The Maryknoll Deaf Development Program teaches sign language and literacy to deaf people in Phnom Penh and four provinces. The program in Svay Rieng Province consists of a self-contained deaf classroom located in a government school.
Originally in the office of an NGO, the deaf classroom was moved to a government school to help the Ministry of Education take responsibility for teaching all children, including those with disabilities. Most of the school is made of concrete, but the building housing the deaf classroom (far right) is made of mud mixed with straw.

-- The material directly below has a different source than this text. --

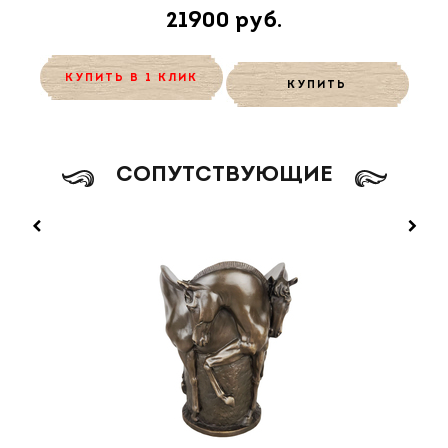
21900 руб.
КУПИТЬ В 1 КЛИК
КУПИТЬ
CОПУТСТВУЮЩИЕ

The building housing the deaf classroom is made by a process called "wattle and daub." It consists of setting up vertical poles with sticks connecting them, and then that framework is covered with a mixture of mud and straw. Holes easily develop in the walls where they are kicked or poked with sticks or when they are softened by water from the leaky roof.
The school principal pointed out that two classes of hearing students are in the same decrepit building with the deaf classroom. He isn't discriminating against the deaf. Rather he just doesn't have any money to provide a better learning space for either deaf or hearing students.
The most modern part of the school is the toilet, provided by the Cambodian Red Cross. Surprisingly, it has a western-style toilet in one of the stalls. A ramp for mobility-impaired students is provided, but the doorway and room inside the stall would not be adequate for a student in a wheelchair.
A building is not a school without students. Here the deaf pupils enjoy recess outside their classroom. The students in this class range in age from 10 to 32. (Those are asbestos panels forming the roof.)